Work to be completed
Please reproduce exactly the lines from the start of the records through the one containing "au design épuré", and nothing more.

START Information

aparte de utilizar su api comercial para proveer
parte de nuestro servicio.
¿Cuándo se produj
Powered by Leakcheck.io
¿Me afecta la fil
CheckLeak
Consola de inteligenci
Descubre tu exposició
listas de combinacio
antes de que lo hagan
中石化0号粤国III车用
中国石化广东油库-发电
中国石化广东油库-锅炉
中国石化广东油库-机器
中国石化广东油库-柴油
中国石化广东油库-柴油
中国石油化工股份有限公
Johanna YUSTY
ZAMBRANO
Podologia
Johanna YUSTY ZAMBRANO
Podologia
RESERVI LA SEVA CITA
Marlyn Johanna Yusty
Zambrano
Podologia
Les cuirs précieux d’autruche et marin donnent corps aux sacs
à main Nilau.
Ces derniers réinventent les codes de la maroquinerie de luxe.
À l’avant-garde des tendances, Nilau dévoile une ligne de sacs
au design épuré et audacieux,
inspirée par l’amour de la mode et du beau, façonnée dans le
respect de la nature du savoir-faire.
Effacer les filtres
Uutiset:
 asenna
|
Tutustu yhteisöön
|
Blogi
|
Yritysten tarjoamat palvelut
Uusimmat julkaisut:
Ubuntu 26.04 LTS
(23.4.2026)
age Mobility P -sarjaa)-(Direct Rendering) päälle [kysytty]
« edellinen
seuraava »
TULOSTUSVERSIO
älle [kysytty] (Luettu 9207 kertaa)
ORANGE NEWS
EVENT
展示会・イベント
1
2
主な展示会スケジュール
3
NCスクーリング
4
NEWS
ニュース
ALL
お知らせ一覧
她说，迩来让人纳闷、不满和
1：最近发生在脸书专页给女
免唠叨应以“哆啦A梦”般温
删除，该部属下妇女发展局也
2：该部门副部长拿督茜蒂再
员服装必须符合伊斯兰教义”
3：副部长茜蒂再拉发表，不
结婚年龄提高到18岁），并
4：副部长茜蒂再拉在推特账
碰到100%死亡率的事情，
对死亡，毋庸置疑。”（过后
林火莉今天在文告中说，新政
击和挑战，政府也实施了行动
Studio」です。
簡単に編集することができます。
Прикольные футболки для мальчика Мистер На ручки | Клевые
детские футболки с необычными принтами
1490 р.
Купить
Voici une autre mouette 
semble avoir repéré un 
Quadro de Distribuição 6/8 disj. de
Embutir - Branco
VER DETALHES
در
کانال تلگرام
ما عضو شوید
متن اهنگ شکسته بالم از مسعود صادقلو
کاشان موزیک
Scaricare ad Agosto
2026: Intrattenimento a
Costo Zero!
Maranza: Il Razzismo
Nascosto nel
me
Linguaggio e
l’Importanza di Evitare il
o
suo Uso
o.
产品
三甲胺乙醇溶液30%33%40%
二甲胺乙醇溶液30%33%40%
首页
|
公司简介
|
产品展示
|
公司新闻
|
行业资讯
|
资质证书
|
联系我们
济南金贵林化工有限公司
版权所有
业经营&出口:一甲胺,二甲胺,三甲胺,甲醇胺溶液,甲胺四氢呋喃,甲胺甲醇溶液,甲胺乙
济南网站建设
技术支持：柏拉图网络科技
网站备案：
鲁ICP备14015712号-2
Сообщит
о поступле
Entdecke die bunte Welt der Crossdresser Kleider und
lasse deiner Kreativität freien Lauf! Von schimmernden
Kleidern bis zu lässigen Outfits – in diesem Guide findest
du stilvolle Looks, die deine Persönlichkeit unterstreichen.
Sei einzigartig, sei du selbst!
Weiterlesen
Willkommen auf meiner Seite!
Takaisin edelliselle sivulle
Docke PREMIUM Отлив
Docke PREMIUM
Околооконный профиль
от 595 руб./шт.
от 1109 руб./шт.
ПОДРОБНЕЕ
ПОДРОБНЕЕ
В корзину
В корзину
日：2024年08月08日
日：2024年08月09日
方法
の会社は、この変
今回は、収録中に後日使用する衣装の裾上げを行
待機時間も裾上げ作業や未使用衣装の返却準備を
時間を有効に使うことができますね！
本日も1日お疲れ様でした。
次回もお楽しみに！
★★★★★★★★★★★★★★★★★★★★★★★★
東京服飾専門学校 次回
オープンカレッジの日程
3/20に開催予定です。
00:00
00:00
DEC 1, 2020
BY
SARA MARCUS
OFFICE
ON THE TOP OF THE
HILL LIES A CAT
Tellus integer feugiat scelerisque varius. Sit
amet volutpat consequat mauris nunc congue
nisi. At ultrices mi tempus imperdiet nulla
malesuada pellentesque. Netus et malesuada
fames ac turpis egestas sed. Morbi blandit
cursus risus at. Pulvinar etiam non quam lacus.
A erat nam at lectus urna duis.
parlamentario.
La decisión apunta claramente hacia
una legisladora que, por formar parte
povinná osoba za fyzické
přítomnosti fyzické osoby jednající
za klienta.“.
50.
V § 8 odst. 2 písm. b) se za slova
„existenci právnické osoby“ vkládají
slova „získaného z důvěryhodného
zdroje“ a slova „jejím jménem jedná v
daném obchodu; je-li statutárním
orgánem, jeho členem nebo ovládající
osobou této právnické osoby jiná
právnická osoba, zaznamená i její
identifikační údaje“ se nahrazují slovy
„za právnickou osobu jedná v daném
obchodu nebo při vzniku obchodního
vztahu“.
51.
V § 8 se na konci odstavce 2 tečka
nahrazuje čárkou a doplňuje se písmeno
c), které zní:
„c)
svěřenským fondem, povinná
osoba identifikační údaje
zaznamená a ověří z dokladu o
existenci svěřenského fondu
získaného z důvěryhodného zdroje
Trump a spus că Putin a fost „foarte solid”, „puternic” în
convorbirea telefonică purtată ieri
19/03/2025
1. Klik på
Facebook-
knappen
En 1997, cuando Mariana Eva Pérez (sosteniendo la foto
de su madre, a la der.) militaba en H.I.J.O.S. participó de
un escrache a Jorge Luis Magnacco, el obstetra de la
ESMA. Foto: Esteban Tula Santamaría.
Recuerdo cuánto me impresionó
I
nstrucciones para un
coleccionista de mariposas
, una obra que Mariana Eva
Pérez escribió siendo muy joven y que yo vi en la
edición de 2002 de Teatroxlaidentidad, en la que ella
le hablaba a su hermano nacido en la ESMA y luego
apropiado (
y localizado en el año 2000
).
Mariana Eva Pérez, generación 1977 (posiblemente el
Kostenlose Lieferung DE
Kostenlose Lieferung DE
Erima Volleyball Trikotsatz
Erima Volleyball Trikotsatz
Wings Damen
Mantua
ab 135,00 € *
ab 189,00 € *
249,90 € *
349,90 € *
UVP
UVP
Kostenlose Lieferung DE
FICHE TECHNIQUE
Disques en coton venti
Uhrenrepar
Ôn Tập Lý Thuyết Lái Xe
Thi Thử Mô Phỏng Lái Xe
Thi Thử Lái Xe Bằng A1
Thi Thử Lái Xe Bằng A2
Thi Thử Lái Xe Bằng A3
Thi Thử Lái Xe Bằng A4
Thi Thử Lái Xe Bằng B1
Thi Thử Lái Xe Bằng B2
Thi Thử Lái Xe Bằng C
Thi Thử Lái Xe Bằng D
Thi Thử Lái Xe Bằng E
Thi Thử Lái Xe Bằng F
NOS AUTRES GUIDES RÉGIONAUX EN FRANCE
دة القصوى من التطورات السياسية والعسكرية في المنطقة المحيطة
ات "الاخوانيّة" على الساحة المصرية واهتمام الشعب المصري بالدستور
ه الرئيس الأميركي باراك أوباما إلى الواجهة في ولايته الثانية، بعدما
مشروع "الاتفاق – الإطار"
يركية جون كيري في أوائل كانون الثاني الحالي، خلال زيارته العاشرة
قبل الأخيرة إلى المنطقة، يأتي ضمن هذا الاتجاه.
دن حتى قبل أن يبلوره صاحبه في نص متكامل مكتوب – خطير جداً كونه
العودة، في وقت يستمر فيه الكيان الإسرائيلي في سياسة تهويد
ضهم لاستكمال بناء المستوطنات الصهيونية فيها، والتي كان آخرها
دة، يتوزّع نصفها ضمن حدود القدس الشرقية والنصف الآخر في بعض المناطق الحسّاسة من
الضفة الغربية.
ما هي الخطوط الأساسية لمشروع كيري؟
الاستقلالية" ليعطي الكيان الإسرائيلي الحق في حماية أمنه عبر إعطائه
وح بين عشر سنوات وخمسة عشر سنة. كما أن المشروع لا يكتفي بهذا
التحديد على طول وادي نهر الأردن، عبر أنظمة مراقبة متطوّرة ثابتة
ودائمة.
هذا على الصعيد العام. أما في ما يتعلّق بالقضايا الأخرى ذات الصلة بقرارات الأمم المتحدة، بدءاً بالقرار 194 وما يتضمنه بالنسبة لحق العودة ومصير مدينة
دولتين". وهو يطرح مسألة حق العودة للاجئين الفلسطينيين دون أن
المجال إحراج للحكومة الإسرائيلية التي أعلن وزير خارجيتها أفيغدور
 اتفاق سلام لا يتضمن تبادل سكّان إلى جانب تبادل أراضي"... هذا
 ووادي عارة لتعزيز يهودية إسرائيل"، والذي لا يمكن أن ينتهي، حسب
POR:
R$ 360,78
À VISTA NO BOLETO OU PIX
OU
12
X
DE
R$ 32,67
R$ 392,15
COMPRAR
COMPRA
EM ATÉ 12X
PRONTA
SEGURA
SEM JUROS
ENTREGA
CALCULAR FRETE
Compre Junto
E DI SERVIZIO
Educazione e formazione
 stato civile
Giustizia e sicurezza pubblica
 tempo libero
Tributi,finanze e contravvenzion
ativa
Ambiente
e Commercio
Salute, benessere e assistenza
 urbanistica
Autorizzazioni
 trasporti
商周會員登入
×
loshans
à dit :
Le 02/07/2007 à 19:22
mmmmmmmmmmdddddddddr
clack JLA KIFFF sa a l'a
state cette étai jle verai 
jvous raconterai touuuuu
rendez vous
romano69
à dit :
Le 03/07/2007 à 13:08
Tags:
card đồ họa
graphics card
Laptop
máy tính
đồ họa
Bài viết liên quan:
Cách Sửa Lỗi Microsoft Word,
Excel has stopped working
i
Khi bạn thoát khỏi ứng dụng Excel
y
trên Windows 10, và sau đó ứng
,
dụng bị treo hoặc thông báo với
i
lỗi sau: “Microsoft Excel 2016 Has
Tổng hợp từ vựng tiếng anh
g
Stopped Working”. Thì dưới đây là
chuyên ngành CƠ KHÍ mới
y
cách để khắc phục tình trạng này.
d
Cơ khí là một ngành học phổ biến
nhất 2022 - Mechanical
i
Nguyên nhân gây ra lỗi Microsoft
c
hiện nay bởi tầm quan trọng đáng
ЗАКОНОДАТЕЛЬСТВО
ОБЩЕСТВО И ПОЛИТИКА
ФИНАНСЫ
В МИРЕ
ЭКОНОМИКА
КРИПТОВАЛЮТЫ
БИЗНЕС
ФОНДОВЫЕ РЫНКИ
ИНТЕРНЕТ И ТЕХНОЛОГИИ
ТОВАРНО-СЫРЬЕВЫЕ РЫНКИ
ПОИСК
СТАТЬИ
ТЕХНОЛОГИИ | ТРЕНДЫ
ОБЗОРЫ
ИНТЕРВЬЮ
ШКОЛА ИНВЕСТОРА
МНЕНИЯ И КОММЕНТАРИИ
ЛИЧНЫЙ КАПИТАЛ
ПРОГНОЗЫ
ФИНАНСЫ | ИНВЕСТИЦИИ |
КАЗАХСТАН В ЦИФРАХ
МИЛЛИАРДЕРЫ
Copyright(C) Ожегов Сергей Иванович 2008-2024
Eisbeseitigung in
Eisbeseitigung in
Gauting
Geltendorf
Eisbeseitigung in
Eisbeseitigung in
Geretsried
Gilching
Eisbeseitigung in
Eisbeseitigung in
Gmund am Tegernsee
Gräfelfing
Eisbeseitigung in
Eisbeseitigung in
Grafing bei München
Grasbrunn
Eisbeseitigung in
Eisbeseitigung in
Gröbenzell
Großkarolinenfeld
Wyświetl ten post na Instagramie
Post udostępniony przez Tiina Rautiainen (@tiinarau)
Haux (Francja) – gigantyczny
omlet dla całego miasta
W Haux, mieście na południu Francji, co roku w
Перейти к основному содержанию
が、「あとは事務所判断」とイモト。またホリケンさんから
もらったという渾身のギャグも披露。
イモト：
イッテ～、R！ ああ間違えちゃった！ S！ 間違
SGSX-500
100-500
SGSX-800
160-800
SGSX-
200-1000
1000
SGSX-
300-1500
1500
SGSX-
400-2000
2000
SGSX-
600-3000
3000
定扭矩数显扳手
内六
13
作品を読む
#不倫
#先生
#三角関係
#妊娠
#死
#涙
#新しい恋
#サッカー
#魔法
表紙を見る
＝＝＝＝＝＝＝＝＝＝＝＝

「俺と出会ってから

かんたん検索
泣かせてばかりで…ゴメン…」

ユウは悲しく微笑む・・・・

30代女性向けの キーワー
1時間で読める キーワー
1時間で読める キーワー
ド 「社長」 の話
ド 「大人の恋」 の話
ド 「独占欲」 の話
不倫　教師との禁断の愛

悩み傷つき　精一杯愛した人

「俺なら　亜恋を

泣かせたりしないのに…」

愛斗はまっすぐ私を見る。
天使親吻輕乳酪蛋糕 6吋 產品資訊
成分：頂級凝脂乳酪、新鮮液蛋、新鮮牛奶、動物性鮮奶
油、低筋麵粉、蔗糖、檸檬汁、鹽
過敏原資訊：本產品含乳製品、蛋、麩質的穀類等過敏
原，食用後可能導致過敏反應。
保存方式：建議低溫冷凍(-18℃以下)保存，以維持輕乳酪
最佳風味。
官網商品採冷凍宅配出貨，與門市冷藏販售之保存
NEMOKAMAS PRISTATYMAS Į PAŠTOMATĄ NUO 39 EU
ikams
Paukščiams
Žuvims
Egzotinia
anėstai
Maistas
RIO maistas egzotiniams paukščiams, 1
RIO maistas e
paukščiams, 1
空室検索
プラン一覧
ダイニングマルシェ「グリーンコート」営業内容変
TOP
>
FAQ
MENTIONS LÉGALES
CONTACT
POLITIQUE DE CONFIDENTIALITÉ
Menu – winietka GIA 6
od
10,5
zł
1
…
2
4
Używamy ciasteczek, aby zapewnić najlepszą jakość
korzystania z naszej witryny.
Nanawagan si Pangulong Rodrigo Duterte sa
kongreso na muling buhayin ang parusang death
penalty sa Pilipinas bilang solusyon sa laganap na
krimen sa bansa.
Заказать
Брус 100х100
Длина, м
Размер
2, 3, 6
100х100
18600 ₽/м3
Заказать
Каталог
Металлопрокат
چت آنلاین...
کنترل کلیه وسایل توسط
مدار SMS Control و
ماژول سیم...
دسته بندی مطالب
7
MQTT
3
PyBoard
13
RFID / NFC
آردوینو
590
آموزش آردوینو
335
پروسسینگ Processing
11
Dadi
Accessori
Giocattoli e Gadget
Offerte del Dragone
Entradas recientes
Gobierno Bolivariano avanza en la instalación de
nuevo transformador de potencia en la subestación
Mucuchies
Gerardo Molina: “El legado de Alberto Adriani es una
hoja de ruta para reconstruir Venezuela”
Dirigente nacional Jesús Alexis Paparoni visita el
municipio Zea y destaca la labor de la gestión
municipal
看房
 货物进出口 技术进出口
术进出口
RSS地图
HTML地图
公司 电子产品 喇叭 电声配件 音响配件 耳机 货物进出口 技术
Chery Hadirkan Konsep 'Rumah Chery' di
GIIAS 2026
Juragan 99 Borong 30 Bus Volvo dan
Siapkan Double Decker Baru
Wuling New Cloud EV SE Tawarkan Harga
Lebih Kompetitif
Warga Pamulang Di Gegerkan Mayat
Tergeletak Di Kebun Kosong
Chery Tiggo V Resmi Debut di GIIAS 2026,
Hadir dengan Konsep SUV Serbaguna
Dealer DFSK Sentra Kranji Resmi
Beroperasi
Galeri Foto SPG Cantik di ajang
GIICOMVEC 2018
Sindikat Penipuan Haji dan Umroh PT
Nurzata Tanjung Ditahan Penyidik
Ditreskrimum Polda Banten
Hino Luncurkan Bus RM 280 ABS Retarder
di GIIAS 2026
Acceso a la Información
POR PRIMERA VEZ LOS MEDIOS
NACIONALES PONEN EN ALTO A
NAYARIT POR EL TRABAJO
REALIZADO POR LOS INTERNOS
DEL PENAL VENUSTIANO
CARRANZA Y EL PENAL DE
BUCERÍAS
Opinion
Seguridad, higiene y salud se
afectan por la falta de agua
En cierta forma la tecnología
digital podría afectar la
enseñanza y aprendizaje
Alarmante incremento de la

END Information

Reply to the task
aparte de utilizar su api comercial para proveer
parte de nuestro servicio.
¿Cuándo se produj
Powered by Leakcheck.io
¿Me afecta la fil
CheckLeak
Consola de inteligenci
Descubre tu exposició
listas de combinacio
antes de que lo hagan
中石化0号粤国III车用
中国石化广东油库-发电
中国石化广东油库-锅炉
中国石化广东油库-机器
中国石化广东油库-柴油
中国石化广东油库-柴油
中国石油化工股份有限公
Johanna YUSTY
ZAMBRANO
Podologia
Johanna YUSTY ZAMBRANO
Podologia
RESERVI LA SEVA CITA
Marlyn Johanna Yusty
Zambrano
Podologia
Les cuirs précieux d’autruche et marin donnent corps aux sacs
à main Nilau.
Ces derniers réinventent les codes de la maroquinerie de luxe.
À l’avant-garde des tendances, Nilau dévoile une ligne de sacs
au design épuré et audacieux,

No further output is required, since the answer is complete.